Concert Review: Sweet and Sour Notes

Yuja Wang teams with Igudesman and Joo at Carnegie Hall.
by Paul J. Pelkonen
Wrapture: Yuja Wang (center) is unboxed by Aleksey Igudesman and Hyung-Ki Joo.
Photo © 2019
Last night's performance at Zankel Hall teamed virtuoso pianist Yuja Wang with the comedy stylings of Iggudesman and Joo. The comic duo (full names Aleksey Igudesman and Hyung-ki Joo) rose to prominence through a series of YouTube videos. They seemed unlikely stage companions for the virtuoso pianist (this concert is part of her ongoing Perspectives series)  although this collaboration is not new. At the start of the concert, the duo announced that Yuja Wang would not be coming onstage. Rather, out came Mr. Joo in one of her signature outfits: minimal chest wrap, short skirt and entirely too much leg.
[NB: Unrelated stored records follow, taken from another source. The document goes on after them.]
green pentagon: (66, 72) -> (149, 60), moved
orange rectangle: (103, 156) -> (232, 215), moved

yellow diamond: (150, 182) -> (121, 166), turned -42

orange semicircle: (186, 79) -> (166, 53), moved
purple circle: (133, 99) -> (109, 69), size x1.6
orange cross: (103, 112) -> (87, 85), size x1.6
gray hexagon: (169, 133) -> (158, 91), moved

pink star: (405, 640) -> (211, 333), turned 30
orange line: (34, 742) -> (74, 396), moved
The show, titled "The Clone", was an extended riff on E.T.A. Hoffmann, particularly the tale in which a doll comes to seeming life with disastrous results. In this case the doll was Ms. Wang, who entered in a large pink and white box labelled "Made in China." The conceit was that this was not Ms. Wang at all, but rather a fresh-from-the-tank clone who would play that evening's concert.  Some tired jokes about the packing process ("It smells like sweet and sour chicken") and programming (Mr. Joo complaining that the "manual" that came with the doll was not printed in Korean or English) set the tone.

Ms. Wang proved herself a game performer, keeping up with the fellas in a series of skits and enduring some ugly sex jokes, mostly delivered with a self-referential leer by Mr. Joo. Finally, the two got down to business, and led the audience through Lutoslawski's labyrinthine variations on Paganini's 24th Caprice, a knotty set that puts Rachmaninoff's to shame. Also enjoyable: a long riff on Mozart's Rondo Alla Turca in which Mr. Joo (as a tyrannical performer) insisted on lowering the high notes of the piece, and performing the A minor work in A Major. "Hmm. That makes it sound American!" Igudesman remarked, drawing a laugh.
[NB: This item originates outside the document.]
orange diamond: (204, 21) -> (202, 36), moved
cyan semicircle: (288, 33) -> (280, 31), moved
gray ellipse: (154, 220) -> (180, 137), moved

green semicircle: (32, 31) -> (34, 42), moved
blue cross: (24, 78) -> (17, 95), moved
Mr. Joo stormed onstage, this time as a martial arts coach (gee, there's a stereotype) turned sadistic, piano teacher. He hectored Mr. Igudesman, who played a hapless student, beating him about the shoulders with a violin bow and shouting "didi mao" (as in The Deer Hunter) as the "student" tried to play Scott Joplin's The Entertainer. Then the "great teacher" sought fresh victims in the audience, and some nervous hands went up. Finally, Emanuel Ax was summoned to the stage. Mr. Joo subjected the pianist to the same kind of abuse. Ha. Ha. Thankfully this bit was brief.

The second part of the evening opened with a long sketch featuring Ms. Wang as the second piano, which turned out to be a high-tech Steinway model with recording capability. It  was dominated by a very strange adaptation of West Side Story. Mr. Igudesman, Mr. Joo and Ms. Wang added a bevy of instruments: ancient cymbals, glockenspiel and a red toy melodica played with a hose mouthpiece to the din. It started to wear out its welcome around "America", sung by Mr. Joo and Ms. Wang with exaggerated barrio accents.

Mr. Igudesman then appeared in drag as Maria, grunting, mugging and growling through "I Feel Pretty" in a manner reminiscent of a pantomime Dame. The final impression was that of one of those Saturday Night Live sketches that goes on for too long. The encore, a mix of Mozart, Gloria Gaynor's "I Will Survive" (sung with a legion of voices by Mr. Igudesman) and hip-hop (delivered by the two comics in English and Ms. Wang in Chinese) was musically amusing, but clearly fell flat with the stunned audience. Hip-hop may mix successfully with Mozart (as proved once before by the Insane Clown Posse) but this audience had little enthusiasm for this cocktail.

It's hard to do comedy on the stage, more difficult than playing the most labyrinthine piano works of Alkan and Sorabji. However, this show had the feeling of a cruise ship act. Igudesman and Joo made their reputation doing short comedy skits on the Internet. Stretched out to a full evening's stage act, their comic bits start to grate. Both gentlemen are talented comics and good musicians, but watching this show one wonders what they could do if they really set their minds to creating something superb and leaving out the ethnic jokes.